Wednesday, May 5, 2021

CASTLE WINDOW, PART 2

 



I continued by working on the sunlit area on the right then followed by deepening the shadows contained within the window alcove. There was quite a lot of variation of tones to deal with and also texture created by the rough stonework. The rest of the wall surrounding the window was in deep shadow and it took me 2 tries to get right, having to wait until the paint dried before I could overpaint it all again. I got there in the end though and was happy to leave the painting as it was for now. Size is 14" x 11", oil on canvas.

Friday, April 30, 2021

CASTLE WINDOW, PART 1

 



We explored a number of castles during our trip to Ireland a few years ago and discovered many different aspects of them. In this painting, I wanted to recreate a view looking out of one of the narrow windows high up on the south side.

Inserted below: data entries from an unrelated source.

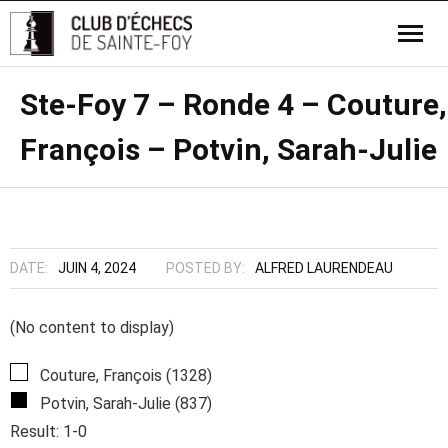
Ste-Foy 7 – Ronde 4 – Couture,
François – Potvin, Sarah-Julie
DATE:
JUIN 4, 2024
POSTED BY:
ALFRED LAURENDEAU
(No content to display)
Couture, François (1328)
Potvin, Sarah-Julie (837)
Result: 1-0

The drawing for this one was (for once) relatively simple and was quickly taken care of which allowed me to proceed onto the painting part which I usually enjoy more. I remember there were tall trees that took up most of the view so I started putting those in laying down thin layers of oil and creating a bit of texture. I then began working on the edges of the window itself trying to capture the idea of sunlight streaming in from the left. I also worked a bit on the rough stonework surrounding the window then put the painting aside for a while to dry having made, I felt a good start.

Wednesday, April 28, 2021

PIPING PLOVER

 



During a recent trip to Chincoteague, I was very happy to discover that Piping Plovers had arrived - I found 3 feeding on the same mudflat quite close to each other along with Dunlin and Black-bellied Plovers. I was able to stay and draw them for a while but did this watercolor later when we got back home. They really are diminutive birds but typically plover-like in behavior. And when a Merlin zipped past heading north, all the other waders took off but they amazingly stayed, crouching slightly for a while then they began feeding again. This painting was done on Canson watercolor paper, size is 12" x 8".

Friday, April 23, 2021

THE ANGRY SEA

 



Walking the Atlantic shore in winter is not always the most pleasant thing to do especially when it is wet, windy and cold. Still, there is usually something interesting too see even if there isn't much wildlife around. A passing storm had whipped up the sea so there were whitecaps way out and plenty of foam too. And the breakers were having their tops whipped off in the wind! I tried to capture what I saw and experienced that day in the small watercolor above. Size is 11" x 7.5" - painted on Arches watercolor paper.

Wednesday, April 14, 2021

DARK-EYED JUNCO

 


Dark-eyed Juncos are quite common winter visitors around the Eastern Shore where we are staying. The population we see here are 'slate-colored' and are a basic combination of dark grey upperparts and white underparts - the females have some brown on them. Consequently for the artist, they are perfect subjects when using a pencil. During winter, I have had up to 40 Juncos feeding around the house usually in the company of Chipping and Song Sparrows with whom they flock during the colder months. Most have moved northward now that it has warmed up but being so common, I had plenty of chances to draw them as they either fed out front or sat and preened in the small bush outside one of the east-facing windows. These drawings initially started out as quick studies but I did more and more to them as I watched each bird until they were far more detailed than I wanted. Still, this was an enjoyable experience and I suppose that is what really matters. Drawn in my sketchbook, size 12" x 9".

Thursday, April 8, 2021

RESTING WILLET

 



I have been drawing and painting Willets - a medium-sized wader usually found along the coast. We most often see them in a around Chincoteague where there can be quite sizable flocks on some of the tidal ponds. At other times they are dotted along the shoreline either resting, like the sketchbook study I did here, or actively feeding in the surf. They don't quite chase the tide line like sanderlings do but will also feed in shallower water as the tide recedes. This bird is still in its winter plumage although a few new feathers have come in. During spring and summer, they have darker streaks on their breast and sides of belly along with markings on some of their back feathers - I'm looking forward to painting these breeding-plumaged birds.

Wednesday, March 31, 2021

BOAT-TAILED GRACKLE

 



I found this Boat-tailed Grackle drinking from a puddle near the ocean at Chincoteague on the Eastern Shore and did some sketches as the bird was present for some time. Later at home, I painted this illustration, trying more than anything to capture the wonderful iridescent plumage of the bird as it appears in direct sunlight. Although not as obvious, the black on the wings and tail also have a subtle reflective sheen that changes due to the direction of the sun but these areas lack the bright iridescence seen on it's body. While following it around, I discovered that they are somewhat large and lanky birds with what seems to be an almost too-small of a head set on top of it's body. This watercolor was done in my sketchbook, size is 9" x 12".